[vox-tech] bittorrent - no seeds but distributed copies increase

Peter Jay Salzman p at dirac.org
Mon Jul 26 14:46:48 PDT 2004


On Mon 26 Jul 04,  2:37 PM, Samuel N. Merritt <spam at andcheese.org> said:
> On Mon, Jul 26, 2004 at 02:08:22PM -0700, Peter Jay Salzman wrote:
> > Question:
> > 
> > How does the "distributed copies" get larger when there are no seeds?
> 
> I think that "distributed copies" measures how many complete copies of
> the file you could get if you took all the pieces that everyone has and
> assembled them. 
> 
> For example, consider a five-part file.
> Alice has: 1 2 3 4
> Bob has:       3 4 5 
> Carol has: 1 2   4 
> 
> You could make one complete copy of the file from all this, so there'd
> be 1 distributed copy. If Carol got piece 5 from Bob, then you could
> assemble two complete copies. 
> 
> That's the integer part of distributed copies; I'm not sure where the
> fractional part comes from.
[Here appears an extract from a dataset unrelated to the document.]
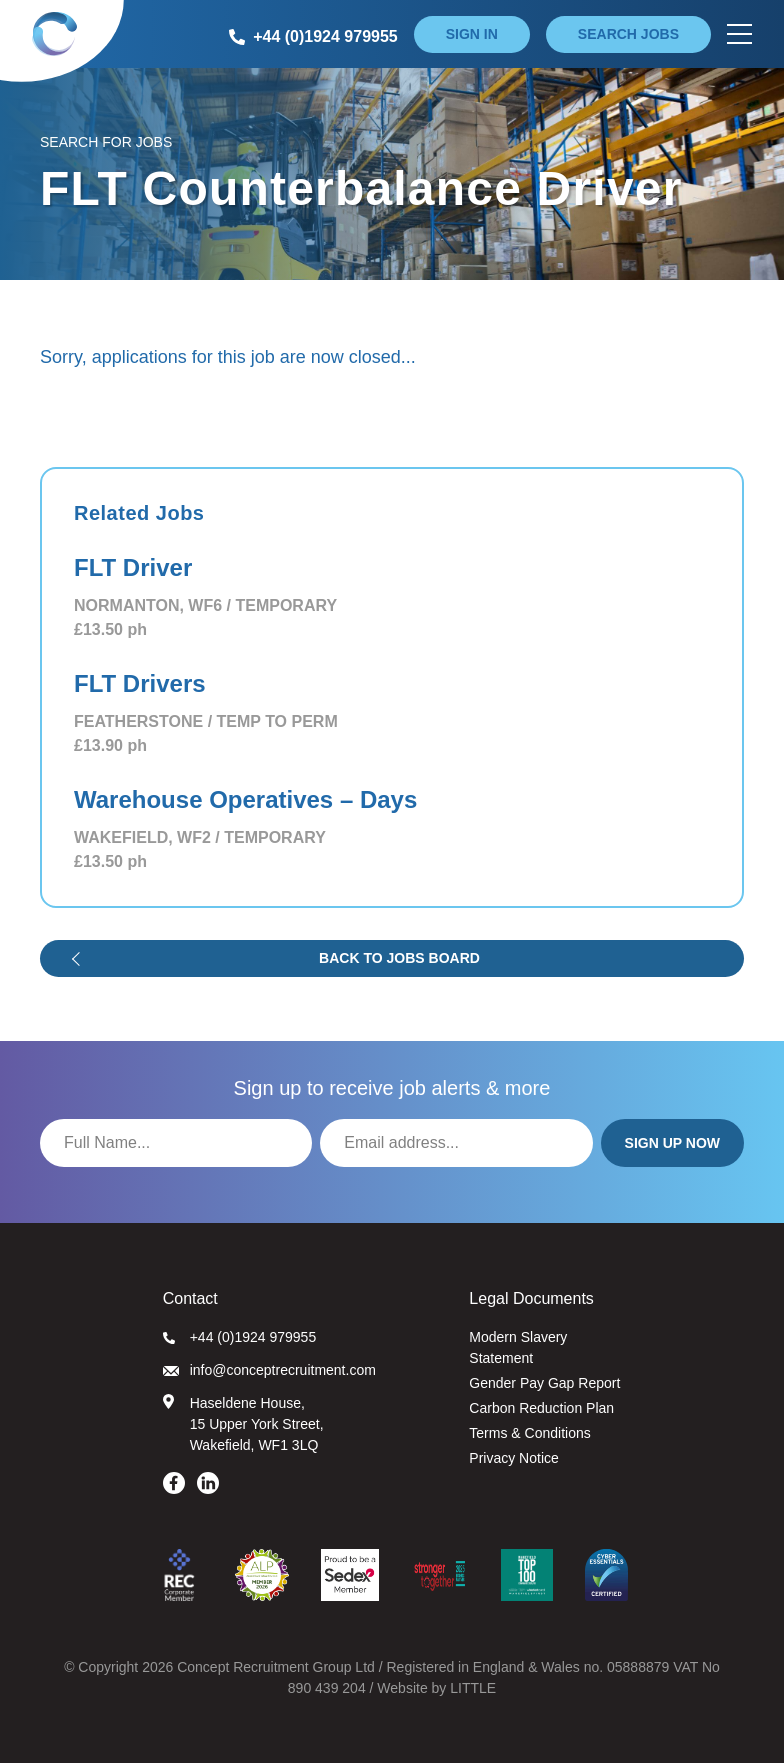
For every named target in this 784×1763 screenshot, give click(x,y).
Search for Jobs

Maybe it's the size of the largest
> distributed incomplete subfile divided by size of file, but that's just
> a shot in the dark. 
  
ok.  this was my understanding.

> > Does the tracker ever inject packets into the torrent when needed (like
> > when seeds == 0 and distributed copies < 1.0)?
> 
> No. The tracker doesn't have a local copy of the file. If there are no
> seeds and < 1 distributed copy, everyone's download will stall before
> finishing 

this was also my understanding.  but my question still stands: how does
the distributed copies increase if there are no seeds?

i'm looking at a bittorrent right now.  it's remained constant at:

   seeds: 0 seen now, plus 0.983 distributed copies
   peers: 19 seen now, 98.4% done at 0.2 kB/s

that ".983 distributed copies" has been creeping upwards.  last i looked
at it, about 15 minutes ago, it was at .97.   i've noticed this happen
before too.

how exactly does that number increase when there are no seeds?